There doesn’t appear to be any Johnny, but the title may have evolved from the term”travel cakes” since they traveled well. (Although pulling out some pancakes from a hot, smelly saddlebag isn’t the most appetizing of pictures.)
Thomas Jefferson, on one of his frequent travels to Paris, brought back a similar recipe called crepes, which was a thinner type of our griddle cakes, with no leavening, made with wheat bread and served with a sweet syrup. They had been gobbled up at state dinners, and once again that industrious President introduced a fresh and delicious French dish to the colonists.
Consider How to Get Rid of Possums that they were simple to create, eaten by hand, and the leaders could cook them on a hot stone around the campfire after a long hard day of traveling. Native Americans probably instructed the early colonists how to grind corn, combine it into a paste, add liquid, some fat and in only a couple minutes, they’d hoe cakes, hot and filling. Covered with honey, they were a delicacy. Without the need for a bread oven, they might be ready quickly, and if the cook had a cast iron skillet, then it may be coated in bacon fat and the batter fried. Those who were fortunate enough to have butter slathered it on and dug in, napkins be damned. (A top sleeve worked just fine.)
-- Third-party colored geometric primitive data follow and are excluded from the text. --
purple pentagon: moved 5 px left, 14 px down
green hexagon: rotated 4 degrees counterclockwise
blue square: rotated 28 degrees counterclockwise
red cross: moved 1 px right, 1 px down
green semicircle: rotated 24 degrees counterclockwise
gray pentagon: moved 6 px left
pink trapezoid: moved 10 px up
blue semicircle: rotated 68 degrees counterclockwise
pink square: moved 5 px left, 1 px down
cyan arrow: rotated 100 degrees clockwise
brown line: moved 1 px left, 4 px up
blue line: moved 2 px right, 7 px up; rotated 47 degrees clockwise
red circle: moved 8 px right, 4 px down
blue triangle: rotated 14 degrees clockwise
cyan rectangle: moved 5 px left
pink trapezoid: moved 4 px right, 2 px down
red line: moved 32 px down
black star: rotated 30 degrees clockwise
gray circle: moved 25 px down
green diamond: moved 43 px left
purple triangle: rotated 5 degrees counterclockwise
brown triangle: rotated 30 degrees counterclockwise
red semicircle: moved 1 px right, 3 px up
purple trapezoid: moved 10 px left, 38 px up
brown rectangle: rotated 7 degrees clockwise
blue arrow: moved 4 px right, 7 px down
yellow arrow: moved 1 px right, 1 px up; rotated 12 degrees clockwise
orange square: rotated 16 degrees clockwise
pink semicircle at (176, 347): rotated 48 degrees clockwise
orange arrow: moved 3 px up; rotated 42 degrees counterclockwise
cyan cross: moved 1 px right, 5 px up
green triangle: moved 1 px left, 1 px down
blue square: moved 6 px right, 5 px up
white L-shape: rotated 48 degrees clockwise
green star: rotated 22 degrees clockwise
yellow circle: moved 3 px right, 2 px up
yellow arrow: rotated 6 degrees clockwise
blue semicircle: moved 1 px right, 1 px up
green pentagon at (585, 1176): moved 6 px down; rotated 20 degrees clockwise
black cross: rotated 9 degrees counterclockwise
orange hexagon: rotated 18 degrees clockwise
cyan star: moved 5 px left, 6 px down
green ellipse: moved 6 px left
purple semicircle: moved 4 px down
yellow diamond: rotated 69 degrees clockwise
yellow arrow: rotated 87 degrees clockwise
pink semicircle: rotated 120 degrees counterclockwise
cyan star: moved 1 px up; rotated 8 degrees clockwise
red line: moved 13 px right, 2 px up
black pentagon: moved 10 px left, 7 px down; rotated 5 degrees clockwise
Early American hoe cakes definitely made way for hush puppies, cornbread and grits, also made with cornmeal, but that is a completely different story. Incidentally, hoe cakes got its title from field employees using a plain hoe held over a flame, and dropping cakes on the hoe to cook.
Pancakes are enjoyed all over the world in a large number of variations, served plain, topped with sauces and spices, wrapped around fillings and eaten for lunch and dinner. The British-named flapjacks are different from our sandwiches and made with butter, sugar, and oats, usually served with honey.
Recorded history cites pancake-like foods in the first century (possibly sooner ), and historians who research Neolitic man speculate that flat cakes made out of anything handy were cooked on hot stones, before cooking pots and utensils were devised, between 10,000 and 3,000 B.C.. Since ancient cave dwellers usually kept a fire burning to frighten away predators, how simple to just whip up a batch of cave man pancakes while they were at it?
Many nations have their own version. Listed below are only a few.
These variations are often served with meats or vegetables:
So don’t limit yourself to only our favorite pancakes. Experiment and revel in the many versions of different nations and find delicious new variations in any meal. Pancakes. They are not just for breakfast anymore.